01 noviembre 2010

La calle Real, 1 de noviembre

La calle Real es la arteria principal del pueblo en el que vivo. Te lleva directamente a la Plaza de Toros, a la Policía, al Hospital o al Cementerio. España está condensada en los posibles destinos de esta monárquica calle, y hoy, es día de flores y homenajes a los muertos.


He salido a comprar el pan y el periódico, y me he cruzado con una señora que llevaba varias bolsas del supermercado. La frase de la bolsa, en grande dice algo parecido a: “Ahorra Más, porque tú te lo mereces todo”. De la bolsa, sobresalen flores de plástico de colores vivos, y la mujer camina por la acera derecha, la que lleva al cementerio. Colores vivos para los muertos, “tú te lo mereces todo”, no puedo evitar sonreír ante esta macabra casualidad.

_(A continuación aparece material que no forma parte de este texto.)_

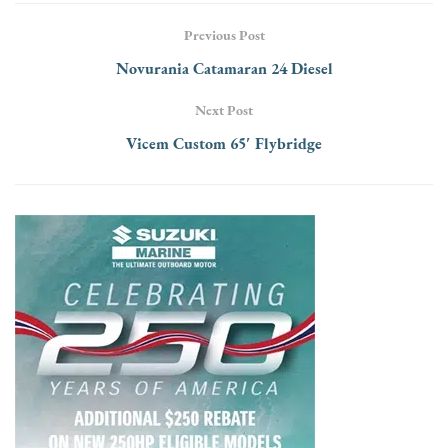
Previous Post
Novurania Catamaran 24 Diesel
Next Post
Vicem Custom 65′ Flybridge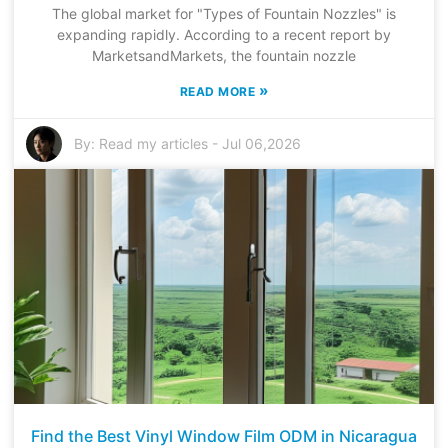
The global market for "Types of Fountain Nozzles" is
expanding rapidly. According to a recent report by
MarketsandMarkets, the fountain nozzle
»
READ MORE
By:
Read my articles
-
Jul 06,2026
Find the Best Vinyl Window Film ODM in Nicaragua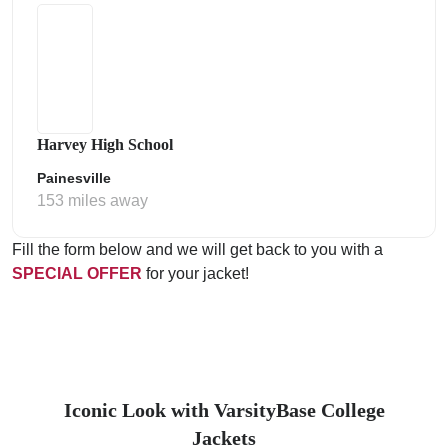
Harvey High School
Painesville
153 miles away
Fill the form below and we will get back to you with a
SPECIAL OFFER
for your jacket!
Iconic Look with VarsityBase College
Jackets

Una chica me para con el fin de pedirme dinero, “por favor, ¿me podría dejar 40 céntimos que me faltan para llamar?”, no entiendo por qué me pide una cantidad tan concreta, la noto desorientada, quizás no sepa que está en la calle de los toros, del hospital, de la poli, del cementerio.

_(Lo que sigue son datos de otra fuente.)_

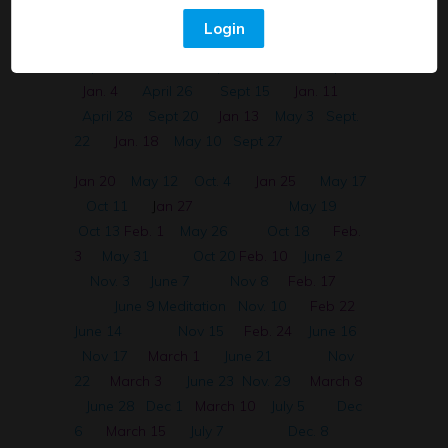
30 English
April 12
Aug 30
Dec 2
Login
Spanish~ Sistema Digestivo
April 14
Sept. 1
Dec. 28
April 21
Sept. 6
Jan. 4
April 26
Sept 15
Jan. 11
April 28
Sept 20
Jan 13
May 3
Sept.
22
Jan. 18
May 10
Sept 27
Jan 20
May 12
Oct. 4
Jan 25
May 17
Oct 11
J
an 27
May 19
Oct 13
Feb. 1
May 26
Oct 18
Feb.
3
May 31
Oct 20
Feb. 10
June 2
Nov. 3
June 7
Nov 8
Feb. 17
June 9 Meditation
Nov. 10
Feb 22
June 14
Nov 15
Feb. 24
June 16
Nov 17
March 1
June 21
Nov
22
March 3
June 23
Nov. 29
March 8
June 28
Dec 1
March 10
July 5
Dec
6
March 15
July 7
Dec. 8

Ya tengo el periódico, finísimo hoy, y leo alguna noticia triste, como la del accidente de coche de ayer, en Soto, en el que falleció una criaturita de 9 meses. Pienso en los muertos, los que de verdad están muertos, también en los que, estando muertos, siguen muy vivos, y en la cantidad de gente que conozco que, por muy vivos que estén, están más muertos que los habitantes del cementerio que hay al final de la calle, la calle de los reyes, la del hospital y de la poli, la de los toros toritos guapos.

Vuelvo a casa saturado de nubes grises en mi corazón, y cuando llego, no hay correos, no hay llamadas, sólo mis tortugas rusas que me miran con cara de hambre, como si leer a Dostoïevsky les hubiese abierto el apetito.

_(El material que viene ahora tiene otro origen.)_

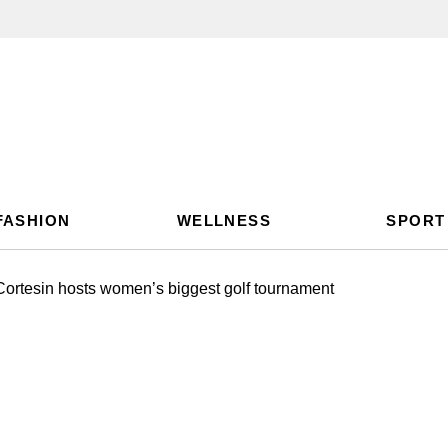
FASHION
WELLNESS
SPORT
ortesin hosts women’s biggest golf tournament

Quizás el único momento interesante del día, de esta mañana surrealista y española, ha sido el comentario de la panadera, la más mona de las tres, que, mientras me atendía, expresaba en voz alta el hambre que tenía. “Ya va siendo hora de desayunar”, le digo, amablemente. Me sonríe, y añade: “sí, porque tengo tanta hambre que me comería a un cliente…”, me despido, mientras termina su frase, comprometedora: “¡enterito!”… en la panadería sólo hay dos señoras muy mayores, con flores para muertos, y yo. Al salir, noto el mordisquito virtual de la panadera real en mi nuca, instintivamente, me doy la vuelta, y me está mirando, sonreímos de nuevo, los dos, agradezco la simpatía de su piropo con la mirada, ella lo sabe; me marcho, tengo dos tortugas hambrientas que también me están esperando, dos guitarras desafinadas, y toda una tarde silenciosa por delante, en la que, probablemente, se me vuelva a escapar una lagrimita. Pero esa lagrimita me estará diciendo que estoy vivo, que todavía no ha llegado el momento de ir al hospital, o al cementerio, el que está al final de la calle Real.